Ihr denkt nicht selbst, Ihr lasst Euch von der MP denken!
Was nützt es dem Menschen, wenn er Lesen und Schreiben gelernt hat, aber das Denken anderen überläßt. (Ernst R. Hauschka)
Menschenrechte, und das ist gut so. Was aber hier gefordert wird, ist unglaublich. Keiner
ist ja unschuldig im Knast und die Würzburger JVA gehört zu den angenehmsten.
Ein Gefängnis darf zu keiner Wellnessbude werden, wenn wenigstens ein Hauch an
Abschreckung und Sühne bleiben soll. Ich bin aber dafür, dass man ihnen den Wunsch
nach russischem Essen erfüllen sollte. Überführt sie zurück ins Putinreich in einen
Knast, dort gibt es dann wunschgemäß russisches Essen. Wenn russisches Essen
auf Steuerkosten, dann bitte auch eine freie Mahlzeit täglich für Hartz 4-Empfänger,
die hätten es wenigstens verdient.
Es scheint tatsächlich die Ansicht zu geben, "eingesperrt" würden nur Mörder und Schwerkriminelle....
Und vielleicht auch mal Hintergründe, denn bekanntlich ist ja ein Ladendiebstahl für zwofuffzig mit Brotmesser in der Hosentasche schon ein "Raubüberfall mit Waffen".....
("die Mainpost berichtete"....)
Informierten ist bekannt, dass die JVA Würzburg sich einen Knast im Knast leistet, d.h. russlanddeutsche Gefangene von anderen Gefangenen getrennt einer Sonderbehandlung unterliegen, die gegen die Menschenrechte verstößt. Dies ist der MP und somit der Öffentlichkeit auch nicht bekannt. Für mich ist der Streik völlig nachvollziehbar. Die offiziellen sind eine Persiflage und die meisten Oberschlauen glauben das hier auch noch!
Traurig
Was die Russlanddeutschen angeht, so haben Sie hundertprozentig recht!
Dabei sind gerade diese auch bekannt für ihre Loyalität, Kameradschaft, Freundlichkeit und Verlässlichkeit - habe hier nur beste Erfahrungen gemacht. Und unter den Vorurteilen, die hier so entlarvend und auf das Übelste ihren Ausbruch finden, leiden sie natürlich auch. So vertieft man Gräben. Aber bei einigen hier scheint soweiso die Zeit stehen geblieben zu sein!

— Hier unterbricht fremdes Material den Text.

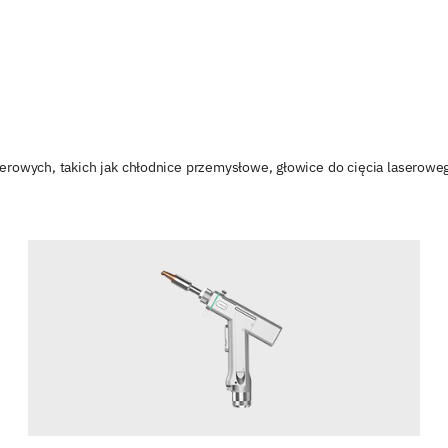
erowych, takich jak chłodnice przemysłowe, głowice do cięcia laseroweg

Die Maske der Zivilisation fällt beim ersten Anlass, wie man sieht!
Dass die deutsche Wehrmacht bei ihrem Ostfeldzug Millionen kriegsgefangene Russen hat verhungern lassen und an den Bäumen in den Gefangenenlagern selbst unten die Rinde abgekratzt und gegessen wurde, hat natürlich mit der JVA Würzburg und dem Hungerstreik hier nichts zu tun.
Mit der Gesinnung und der Frage, wie so etwas passieren konnte allerdings sehr: die Menschenverachtung ist heute offenbar die gleiche, wenn auch aufgrund veränderter Rahmenbedingungen auf anderem Niveau. Man bekommt jedoch eine Ahnung davon, wie es anfängt und was in Köpfen zum Teil vorgeht!
Dass die deutsche Wehrmacht bei ihrem Ostfeldzug Millionen kriegsgefangene Russen hat verhungern lassen und an den Bäumen in den Gefangenenlagern selbst unten die Rinde abgekratzt und gegessen wurde, hat natürlich mit der JVA Würzburg und dem Hungerstreik hier nichts zu tun.
Mit der Gesinnung und der Frage, wie so etwas passieren konnte allerdings sehr: die Menschenverachtung ist heute offenbar die gleiche, wenn auch aufgrund veränderter Rahmenbedingungen auf anderem Niveau. Man bekommt jedoch eine Ahnung davon, wie es anfängt und was in Köpfen zum Teil vorgeht!
Es ist die Frage, ob in einem Forum deutsche "Bürger" schon wieder dazu aufrufen dürfen, in deutschen Gefängnissen inhaftierte Russlanddeutsche verhungern zu lassen!
Und machen Sie hier bloß nicht auf ehrenkäsig, das hat der Duktus in diesem Forum schon lange erledigt!